- TASK PROMPT -
What is needed is an exact copy of the data below, pictures excluded.

- DATA TO USE -
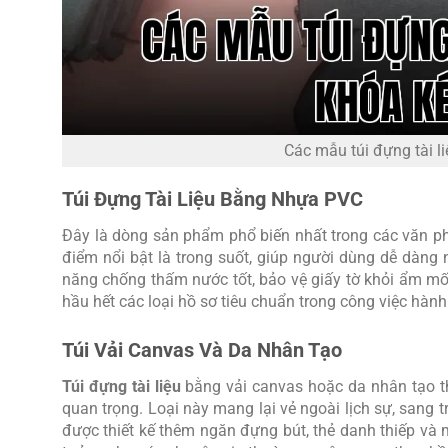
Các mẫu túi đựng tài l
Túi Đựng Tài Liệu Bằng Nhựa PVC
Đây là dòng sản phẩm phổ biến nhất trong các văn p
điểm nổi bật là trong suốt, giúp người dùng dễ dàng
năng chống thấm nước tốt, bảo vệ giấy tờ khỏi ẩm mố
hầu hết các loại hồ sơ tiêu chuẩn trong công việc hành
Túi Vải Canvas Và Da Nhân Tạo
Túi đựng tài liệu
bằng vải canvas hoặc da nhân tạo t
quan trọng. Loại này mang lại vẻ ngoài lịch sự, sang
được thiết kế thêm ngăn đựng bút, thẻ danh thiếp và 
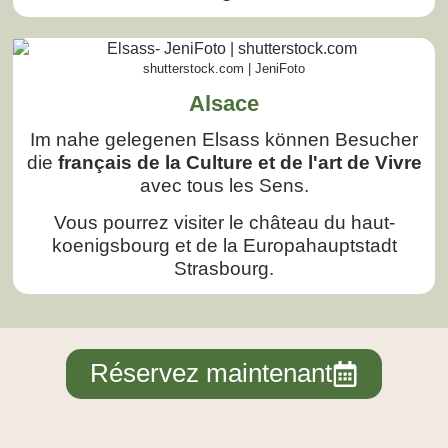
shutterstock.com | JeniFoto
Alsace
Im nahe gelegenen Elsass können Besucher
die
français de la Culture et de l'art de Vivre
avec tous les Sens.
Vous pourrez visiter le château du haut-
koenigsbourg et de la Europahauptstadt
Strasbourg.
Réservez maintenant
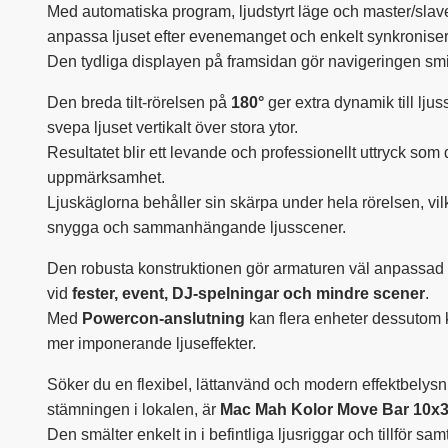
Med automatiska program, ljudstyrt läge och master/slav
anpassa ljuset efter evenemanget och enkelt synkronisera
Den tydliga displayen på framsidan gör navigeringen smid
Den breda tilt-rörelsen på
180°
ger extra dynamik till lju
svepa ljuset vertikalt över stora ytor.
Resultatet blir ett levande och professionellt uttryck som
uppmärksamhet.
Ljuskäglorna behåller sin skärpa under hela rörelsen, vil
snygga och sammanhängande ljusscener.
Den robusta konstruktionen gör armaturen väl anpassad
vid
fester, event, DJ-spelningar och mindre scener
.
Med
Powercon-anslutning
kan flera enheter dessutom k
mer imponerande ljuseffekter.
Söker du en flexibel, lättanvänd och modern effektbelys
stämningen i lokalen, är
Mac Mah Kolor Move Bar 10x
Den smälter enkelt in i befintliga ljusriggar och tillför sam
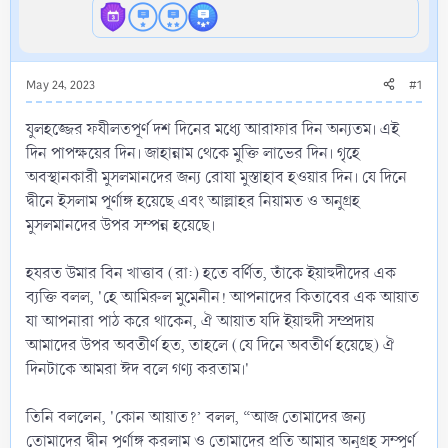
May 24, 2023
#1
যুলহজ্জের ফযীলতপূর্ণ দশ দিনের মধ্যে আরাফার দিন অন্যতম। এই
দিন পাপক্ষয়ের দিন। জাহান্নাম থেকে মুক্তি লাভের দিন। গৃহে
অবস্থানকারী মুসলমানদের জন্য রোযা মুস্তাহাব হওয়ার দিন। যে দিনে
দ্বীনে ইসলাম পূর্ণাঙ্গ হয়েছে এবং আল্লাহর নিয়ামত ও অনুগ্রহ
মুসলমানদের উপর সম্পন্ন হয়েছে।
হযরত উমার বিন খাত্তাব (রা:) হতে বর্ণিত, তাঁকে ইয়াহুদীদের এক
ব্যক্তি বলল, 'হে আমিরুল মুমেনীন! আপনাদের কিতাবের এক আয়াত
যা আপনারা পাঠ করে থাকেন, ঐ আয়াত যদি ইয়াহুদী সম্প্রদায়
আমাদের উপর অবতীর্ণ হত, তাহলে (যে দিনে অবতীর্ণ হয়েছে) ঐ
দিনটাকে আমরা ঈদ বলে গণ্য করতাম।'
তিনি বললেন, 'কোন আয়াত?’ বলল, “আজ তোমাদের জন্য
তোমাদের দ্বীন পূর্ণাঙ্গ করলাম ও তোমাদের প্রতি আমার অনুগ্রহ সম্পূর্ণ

- OUTPUT OF THE TASK -
Các mẫu túi đựng tài l
Túi Đựng Tài Liệu Bằng Nhựa PVC
Đây là dòng sản phẩm phổ biến nhất trong các văn p
điểm nổi bật là trong suốt, giúp người dùng dễ dàng
năng chống thấm nước tốt, bảo vệ giấy tờ khỏi ẩm mố
hầu hết các loại hồ sơ tiêu chuẩn trong công việc hành
Túi Vải Canvas Và Da Nhân Tạo
Túi đựng tài liệu
bằng vải canvas hoặc da nhân tạo t
quan trọng. Loại này mang lại vẻ ngoài lịch sự, sang
được thiết kế thêm ngăn đựng bút, thẻ danh thiếp và 
shutterstock.com | JeniFoto
Alsace
Im nahe gelegenen Elsass können Besucher
die
français de la Culture et de l'art de Vivre
avec tous les Sens.
Vous pourrez visiter le château du haut-
koenigsbourg et de la Europahauptstadt
Strasbourg.
Réservez maintenant
Med automatiska program, ljudstyrt läge och master/slav
anpassa ljuset efter evenemanget och enkelt synkronisera
Den tydliga displayen på framsidan gör navigeringen smid
Den breda tilt-rörelsen på
180°
ger extra dynamik till lju
svepa ljuset vertikalt över stora ytor.
Resultatet blir ett levande och professionellt uttryck som
uppmärksamhet.
Ljuskäglorna behåller sin skärpa under hela rörelsen, vil
snygga och sammanhängande ljusscener.
Den robusta konstruktionen gör armaturen väl anpassad
vid
fester, event, DJ-spelningar och mindre scener
.
Med
Powercon-anslutning
kan flera enheter dessutom k
mer imponerande ljuseffekter.
Söker du en flexibel, lättanvänd och modern effektbelys
stämningen i lokalen, är
Mac Mah Kolor Move Bar 10x
Den smälter enkelt in i befintliga ljusriggar och tillför sam
May 24, 2023
#1
যুলহজ্জের ফযীলতপূর্ণ দশ দিনের মধ্যে আরাফার দিন অন্যতম। এই
দিন পাপক্ষয়ের দিন। জাহান্নাম থেকে মুক্তি লাভের দিন। গৃহে
অবস্থানকারী মুসলমানদের জন্য রোযা মুস্তাহাব হওয়ার দিন। যে দিনে
দ্বীনে ইসলাম পূর্ণাঙ্গ হয়েছে এবং আল্লাহর নিয়ামত ও অনুগ্রহ
মুসলমানদের উপর সম্পন্ন হয়েছে।
হযরত উমার বিন খাত্তাব (রা:) হতে বর্ণিত, তাঁকে ইয়াহুদীদের এক
ব্যক্তি বলল, 'হে আমিরুল মুমেনীন! আপনাদের কিতাবের এক আয়াত
যা আপনারা পাঠ করে থাকেন, ঐ আয়াত যদি ইয়াহুদী সম্প্রদায়
আমাদের উপর অবতীর্ণ হত, তাহলে (যে দিনে অবতীর্ণ হয়েছে) ঐ
দিনটাকে আমরা ঈদ বলে গণ্য করতাম।'
তিনি বললেন, 'কোন আয়াত?’ বলল, “আজ তোমাদের জন্য
তোমাদের দ্বীন পূর্ণাঙ্গ করলাম ও তোমাদের প্রতি আমার অনুগ্রহ সম্পূর্ণ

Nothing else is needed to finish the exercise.